◆ WHAT YOU HAVE TO DO: Write out, exactly as they stand, the line containing "Condacul Sfântului Sfinţit Mucenic Eutihie" and all subsequent lines up to and including the final line of the records.

[Collected data]
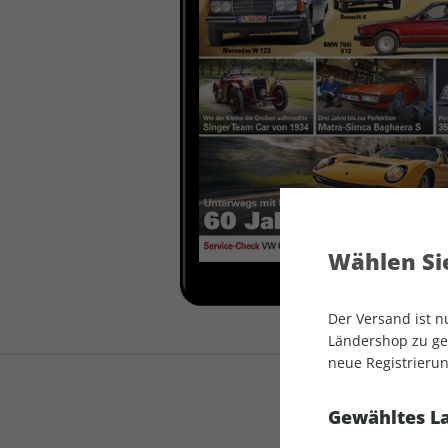
auto motor und sport
auto motor und sport
EDITION
autokauf
auto motor und sport
autokauf
Wählen Sie
Der Versand ist 
Ländershop zu gel
neue Registrierun
Gewähltes L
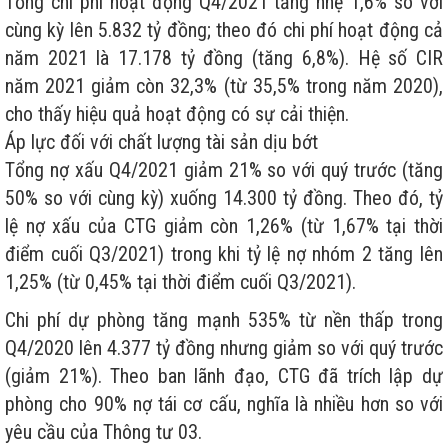
Tổng chi phí hoạt động Q4/2021 tăng nhẹ 1,6% so với
cùng kỳ lên 5.832 tỷ đồng; theo đó chi phí hoạt động cả
năm 2021 là 17.178 tỷ đồng (tăng 6,8%). Hệ số CIR
năm 2021 giảm còn 32,3% (từ 35,5% trong năm 2020),
cho thấy hiệu quả hoạt động có sự cải thiện.
Áp lực đối với chất lượng tài sản dịu bớt
Tổng nợ xấu Q4/2021 giảm 21% so với quý trước (tăng
50% so với cùng kỳ) xuống 14.300 tỷ đồng. Theo đó, tỷ
lệ nợ xấu của CTG giảm còn 1,26% (từ 1,67% tại thời
điểm cuối Q3/2021) trong khi tỷ lệ nợ nhóm 2 tăng lên
1,25% (từ 0,45% tại thời điểm cuối Q3/2021).
Chi phí dự phòng tăng mạnh 535% từ nền thấp trong
Q4/2020 lên 4.377 tỷ đồng nhưng giảm so với quý trước
(giảm 21%). Theo ban lãnh đạo, CTG đã trích lập dự
phòng cho 90% nợ tái cơ cấu, nghĩa là nhiều hơn so với
yêu cầu của Thông tư 03.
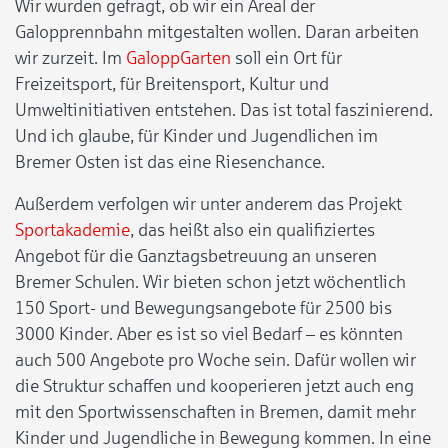
Wir wurden gefragt, ob wir ein Areal der
Galopprennbahn mitgestalten wollen. Daran arbeiten
wir zurzeit. Im
GaloppGarten
soll ein Ort für
Freizeitsport, für Breitensport, Kultur und
Umweltinitiativen entstehen. Das ist total faszinierend.
Und ich glaube, für Kinder und Jugendlichen im
Bremer Osten ist das eine Riesenchance.
Außerdem verfolgen wir unter anderem das Projekt
Sportakademie
, das heißt also ein qualifiziertes
Angebot für die Ganztagsbetreuung an unseren
Bremer Schulen. Wir bieten schon jetzt wöchentlich
150 Sport- und Bewegungsangebote für 2500 bis
3000 Kinder. Aber es ist so viel Bedarf – es könnten
auch 500 Angebote pro Woche sein. Dafür wollen wir
die Struktur schaffen und kooperieren jetzt auch eng
mit den Sportwissenschaften in Bremen, damit mehr
Kinder und Jugendliche in Bewegung kommen. In eine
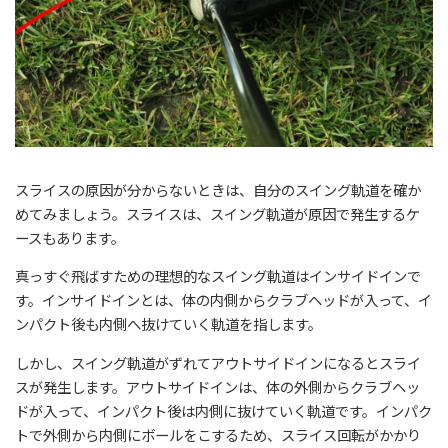
スライスの原因が分からないときは、自分のスイング軌道を確か
めてみましょう。スライスは、スイング軌道が原因で発生するケ
ースもあります。
真っすぐ飛ばすための理想的なスイング軌道はインサイドインで
す。インサイドインとは、体の内側からクラブヘッドが入って、イ
ンパクト後も内側へ抜けていく軌道を指します。
しかし、スイング軌道がずれてアウトサイドインになるとスライ
スが発生します。アウトサイドインは、体の外側からクラブヘッ
ドが入って、インパクト後は内側に抜けていく軌道です。インパク
トで外側から内側にボールをこするため、スライス回転がかかり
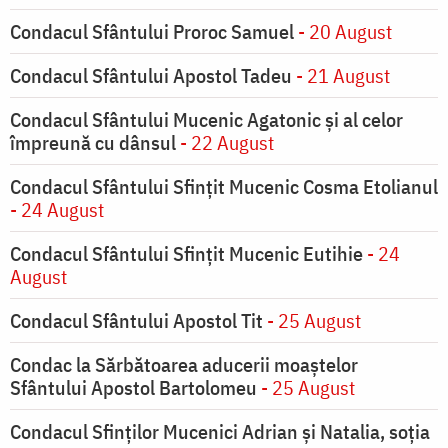
Condacul Sfântului Proroc Samuel
- 20 August
Condacul Sfântului Apostol Tadeu
- 21 August
Condacul Sfântului Mucenic Agatonic şi al celor
împreună cu dânsul
- 22 August
Condacul Sfântului Sfinţit Mucenic Cosma Etolianul
- 24 August
Condacul Sfântului Sfinţit Mucenic Eutihie
- 24
August
Condacul Sfântului Apostol Tit
- 25 August
Condac la Sărbătoarea aducerii moaştelor
Sfântului Apostol Bartolomeu
- 25 August
Condacul Sfinţilor Mucenici Adrian şi Natalia, soţia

◆ OUTPUT OF THE TASK:
Condacul Sfântului Sfinţit Mucenic Eutihie
- 24
August
Condacul Sfântului Apostol Tit
- 25 August
Condac la Sărbătoarea aducerii moaştelor
Sfântului Apostol Bartolomeu
- 25 August
Condacul Sfinţilor Mucenici Adrian şi Natalia, soţia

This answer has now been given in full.